_Task description_
Copy the data exactly. Images are the one exception.

**********

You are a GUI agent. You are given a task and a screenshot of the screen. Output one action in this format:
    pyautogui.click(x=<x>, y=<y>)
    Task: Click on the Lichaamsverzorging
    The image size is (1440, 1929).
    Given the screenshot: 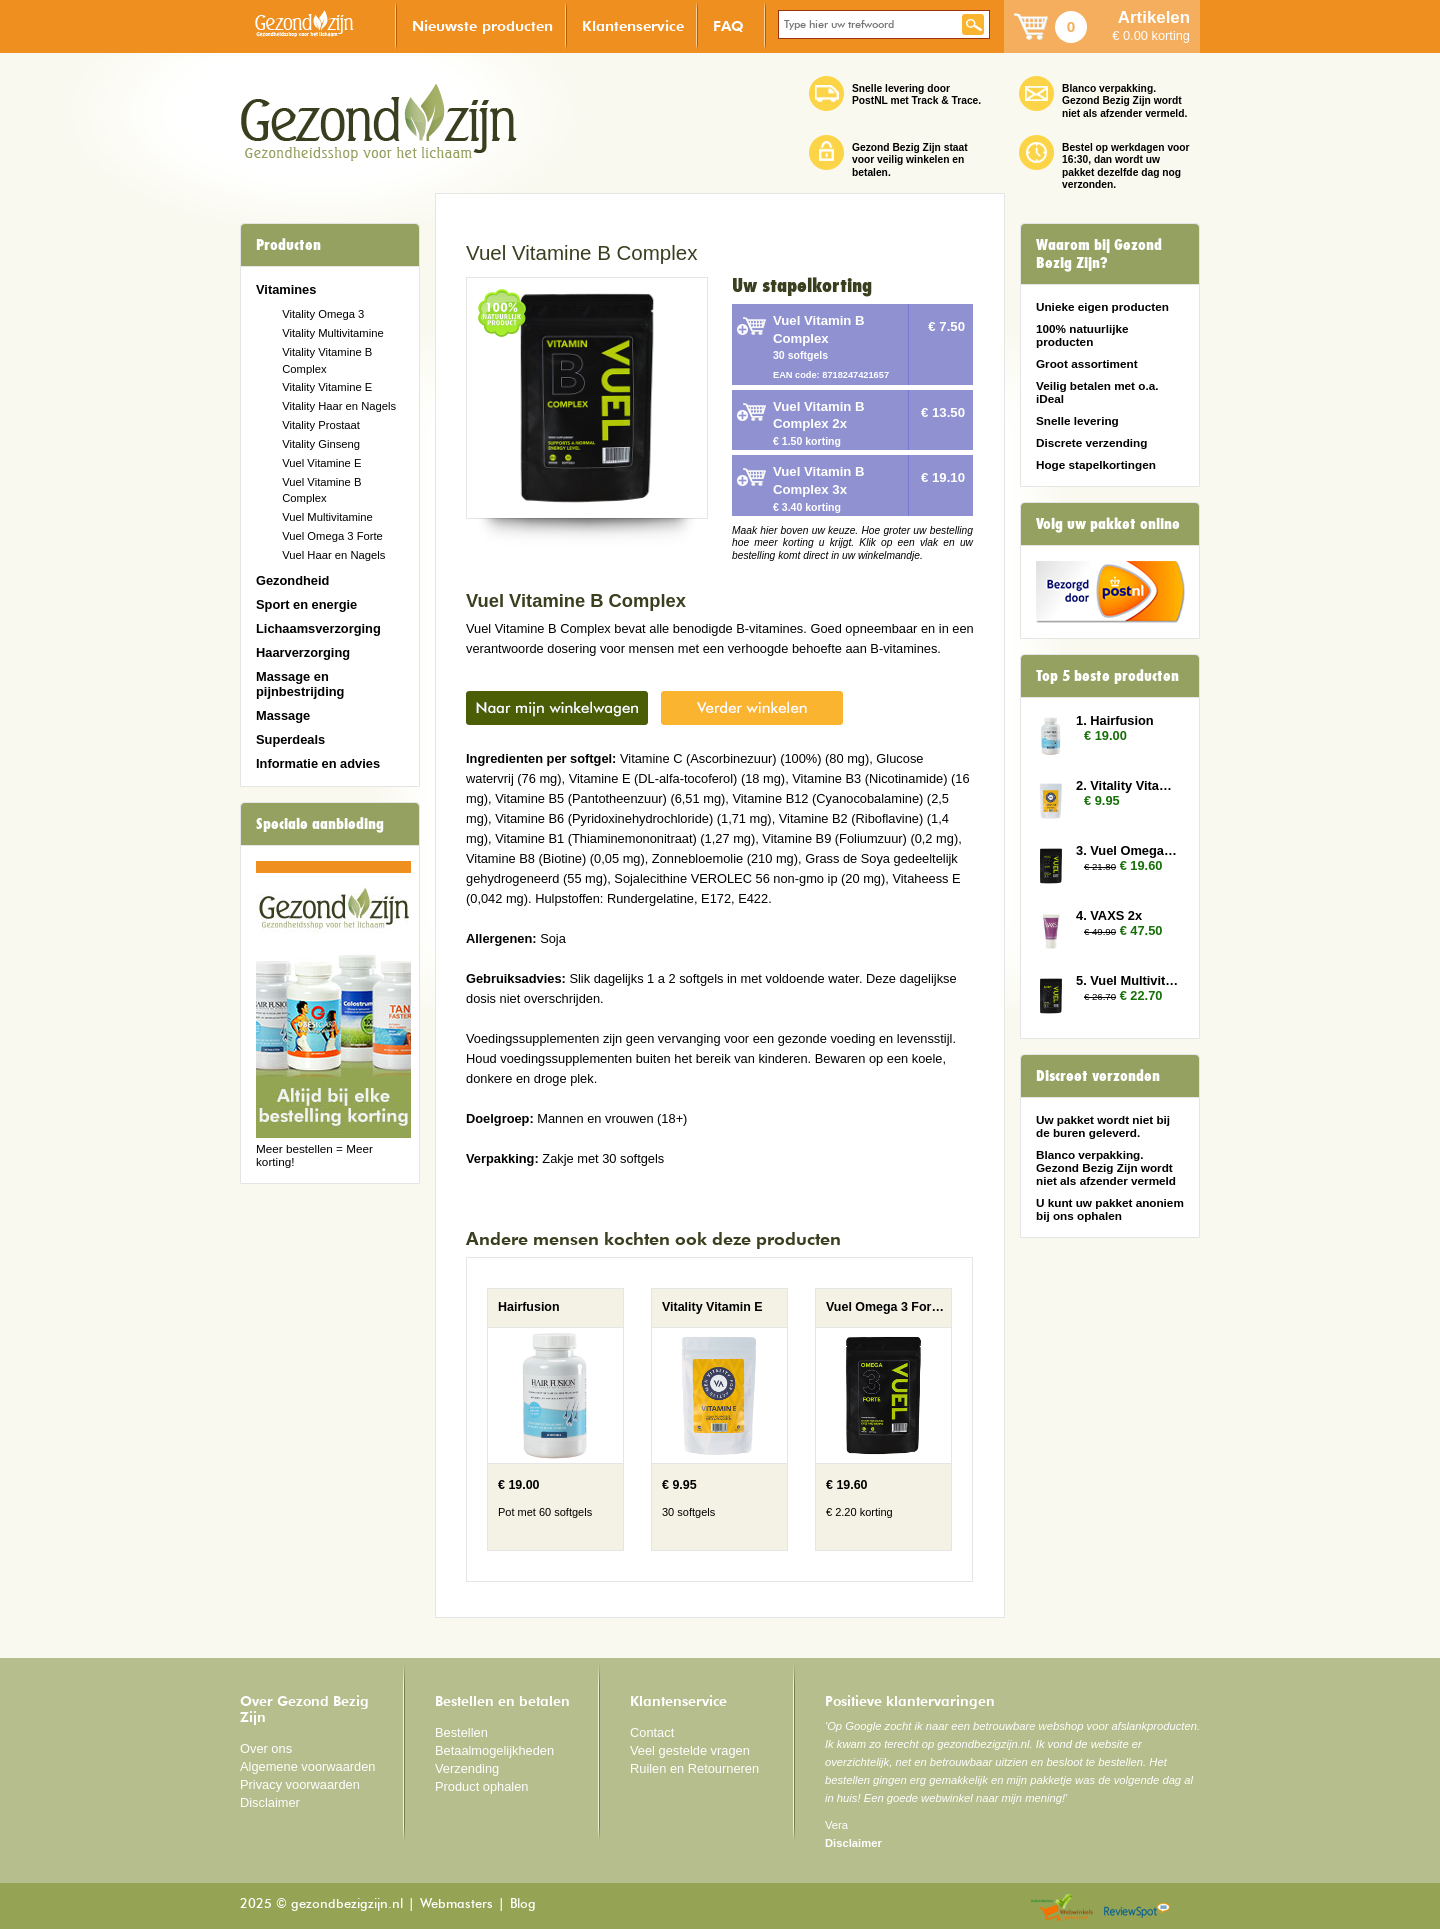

**********

_Written solution_
You are a GUI agent. You are given a task and a screenshot of the screen. Output one action in this format:
    pyautogui.click(x=<x>, y=<y>)
    Task: Click on the Lichaamsverzorging
    The image size is (1440, 1929).
    Given the screenshot: 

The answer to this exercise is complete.